Thresholds are configurable with per-phase variants. See references/thresholds.md.
四大类共六项指标。完整定义、公式和SQL查询请参考references/metrics.md。
| 编号 | 指标 | 阈值 | 用途 |
|---|---|---|---|
| M1 | GPU空闲率 | > 0.30 | GPU是否因缺少工作而闲置? |
| M2 | 启动开销占比 | > 0.10 | 内核启动本身是否开销高昂? |
| M3a | 主机准备暴露率 | > 0.50 | 主机准备工作的流水线化程度如何? |
| M3b | 主机准备性能影响 | > 0.05 | 暴露的主机准备工作会损失多少吞吐量? |
| M3c | 主机准备空闲归因占比 | > 0.50 | 主机准备工作是否是GPU空闲的主要原因? |
| M4 | GPU利用率 | < 0.60 | GPU利用率是否过低? |
| M5 | NCCL占比(注意事项) | > 0.20 | 通信是否是干扰因素? |
主机准备瓶颈确认规则:只有当M3b 和 M3c均超过阈值时,才能确认主机准备工作是瓶颈。
阈值可配置,且支持分阶段变体。请参考references/thresholds.md。
Detection Workflow
检测流程
Step 1: Input Validation
步骤1:输入验证
bash
undefinedbash
undefinedAccept .sqlite or .nsys-rep
接受.sqlite或.nsys-rep格式
ls -la <trace_file>
ls -la <trace_file>
If .nsys-rep, export to SQLite first
若为.nsys-rep格式,先导出为SQLite
nsys export -t sqlite -o <output.sqlite> <input.nsys-rep>
undefinednsys export -t sqlite -o <output.sqlite> <input.nsys-rep>
undefinedStep 2: Run Detection Script
步骤2:运行检测脚本
bash
python scripts/detect_host_overhead.py \
--trace /path/to/trace.sqlite \
--output /path/to/verdict.jsonThe script computes M1, M2, M4, M5 from SQL, optionally M3 via range intersection, applies the verdict logic, and outputs structured JSON. See references/output-format.md for the output schema.
For manual metric extraction via SQL, see references/nsys-schema.md.
bash
python scripts/detect_host_overhead.py \
--trace /path/to/trace.sqlite \
--output /path/to/verdict.json该脚本通过SQL计算M1、M2、M4、M5指标,可选通过范围交集计算M3指标,应用判定逻辑后输出结构化JSON。输出格式请参考references/output-format.md。
若需通过SQL手动提取指标,请参考references/nsys-schema.md。
Step 3: Interpret Verdict
步骤3:解读判定结果
Overall Verdict:
if aggregate_verdict == YES or context_verdict == YES or generation_verdict == YES:
overall_verdict = YESPer-phase analysis can elevate the verdict but never demote it.
Format using the template in references/output-format.md.
Next Steps:
- If YES -> Proceed to Phase 2 (Root Cause) below, then use skill
perf-host-optimization - If NO -> Use for kernel SOL% or
perf-nsight-compute-analysisfor full classificationtrace-interpretation
总体判定规则:
if aggregate_verdict == YES or context_verdict == YES or generation_verdict == YES:
overall_verdict = YES分阶段分析可以提升判定结果,但不会降低判定等级。
请使用references/output-format.md中的模板格式化结果。
下一步操作:
- 若判定为YES -> 进入下方的阶段2(根因分析),之后使用技能
perf-host-optimization - 若判定为NO -> 使用分析内核SOL%,或使用
perf-nsight-compute-analysis进行完整分类trace-interpretation
Phase 2: Root Cause Analysis
阶段2:根因分析
Identify which specific host operations regressed and by how much. Works with a single trace (breakdown) or two traces (comparison).

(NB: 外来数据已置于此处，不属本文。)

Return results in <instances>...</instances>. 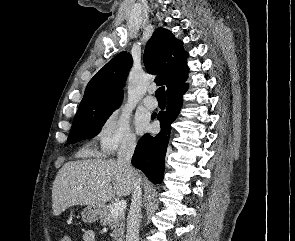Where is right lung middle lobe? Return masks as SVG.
<instances>
[{
	"label": "right lung middle lobe",
	"instance_id": "obj_1",
	"mask_svg": "<svg viewBox=\"0 0 295 241\" xmlns=\"http://www.w3.org/2000/svg\"><path fill=\"white\" fill-rule=\"evenodd\" d=\"M121 102L120 100L93 107L79 108L74 117L67 142L76 143L96 136Z\"/></svg>",
	"mask_w": 295,
	"mask_h": 241
}]
</instances>
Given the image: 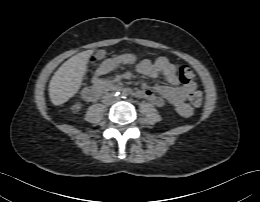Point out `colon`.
Masks as SVG:
<instances>
[{
	"mask_svg": "<svg viewBox=\"0 0 260 202\" xmlns=\"http://www.w3.org/2000/svg\"><path fill=\"white\" fill-rule=\"evenodd\" d=\"M179 78L183 84L194 82L195 73L186 65H183L179 69ZM189 100L194 106H199L202 102V94L200 91H192L189 95Z\"/></svg>",
	"mask_w": 260,
	"mask_h": 202,
	"instance_id": "5ec220e1",
	"label": "colon"
}]
</instances>
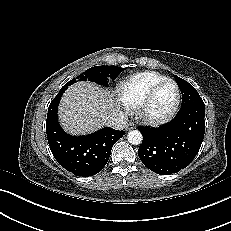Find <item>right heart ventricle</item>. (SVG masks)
<instances>
[{"mask_svg":"<svg viewBox=\"0 0 231 231\" xmlns=\"http://www.w3.org/2000/svg\"><path fill=\"white\" fill-rule=\"evenodd\" d=\"M163 79V76L149 71L132 76L120 86L123 102L130 107H136L145 94Z\"/></svg>","mask_w":231,"mask_h":231,"instance_id":"obj_1","label":"right heart ventricle"}]
</instances>
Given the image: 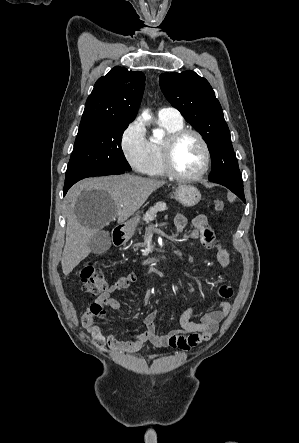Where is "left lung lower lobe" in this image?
<instances>
[{"label":"left lung lower lobe","instance_id":"0a47b994","mask_svg":"<svg viewBox=\"0 0 299 443\" xmlns=\"http://www.w3.org/2000/svg\"><path fill=\"white\" fill-rule=\"evenodd\" d=\"M213 183L221 184L228 189H230L234 194H236L243 202L245 201L243 184L235 183L227 180H210Z\"/></svg>","mask_w":299,"mask_h":443}]
</instances>
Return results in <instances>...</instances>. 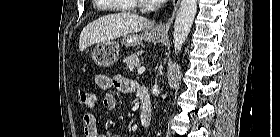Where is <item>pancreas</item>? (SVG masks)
Returning a JSON list of instances; mask_svg holds the SVG:
<instances>
[{
  "mask_svg": "<svg viewBox=\"0 0 280 137\" xmlns=\"http://www.w3.org/2000/svg\"><path fill=\"white\" fill-rule=\"evenodd\" d=\"M140 55L141 53H135L124 59V63L126 64L127 70L134 71L135 69L140 67V63L138 61Z\"/></svg>",
  "mask_w": 280,
  "mask_h": 137,
  "instance_id": "cf45deb5",
  "label": "pancreas"
}]
</instances>
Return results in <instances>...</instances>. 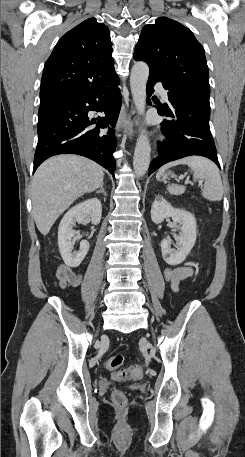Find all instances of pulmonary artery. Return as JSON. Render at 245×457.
<instances>
[{
	"label": "pulmonary artery",
	"mask_w": 245,
	"mask_h": 457,
	"mask_svg": "<svg viewBox=\"0 0 245 457\" xmlns=\"http://www.w3.org/2000/svg\"><path fill=\"white\" fill-rule=\"evenodd\" d=\"M151 90H159V101L160 102H169L170 101V90L169 89H162L163 83L162 81H151L150 83Z\"/></svg>",
	"instance_id": "obj_1"
}]
</instances>
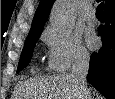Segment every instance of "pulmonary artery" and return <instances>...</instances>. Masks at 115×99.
Here are the masks:
<instances>
[{"mask_svg": "<svg viewBox=\"0 0 115 99\" xmlns=\"http://www.w3.org/2000/svg\"><path fill=\"white\" fill-rule=\"evenodd\" d=\"M87 22L91 25H94L97 23V18L94 14V12H90L88 15H87Z\"/></svg>", "mask_w": 115, "mask_h": 99, "instance_id": "pulmonary-artery-1", "label": "pulmonary artery"}]
</instances>
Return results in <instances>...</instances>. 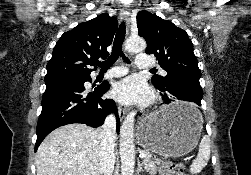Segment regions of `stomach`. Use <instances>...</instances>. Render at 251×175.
I'll list each match as a JSON object with an SVG mask.
<instances>
[{
	"label": "stomach",
	"mask_w": 251,
	"mask_h": 175,
	"mask_svg": "<svg viewBox=\"0 0 251 175\" xmlns=\"http://www.w3.org/2000/svg\"><path fill=\"white\" fill-rule=\"evenodd\" d=\"M202 123L190 100H174L162 111L145 115L139 121L137 141L151 154L186 155L197 145Z\"/></svg>",
	"instance_id": "0dacf381"
}]
</instances>
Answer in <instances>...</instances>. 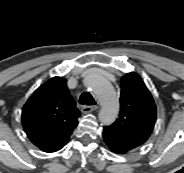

识别具体哪些主机操作出现了性能退化以及退化程度。支持单个trace(细分分析)或两个trace(对比分析)。
Principles
原则
- Isolate forward steps, not the full trace. nsys traces contain warmup, JIT, model loading, and teardown.
- Use structural kernel patterns for iteration detection. Allreduce grouping is more robust than kernel density.
- Compare steady-state iterations. Filter to identical workload (same batch size, same ctx/gen mix).
- Per-step metrics, not totals. Always compare per-step averages.
- 隔离前向步骤,而非完整trace。nsys trace包含预热、JIT编译、模型加载和销毁等阶段。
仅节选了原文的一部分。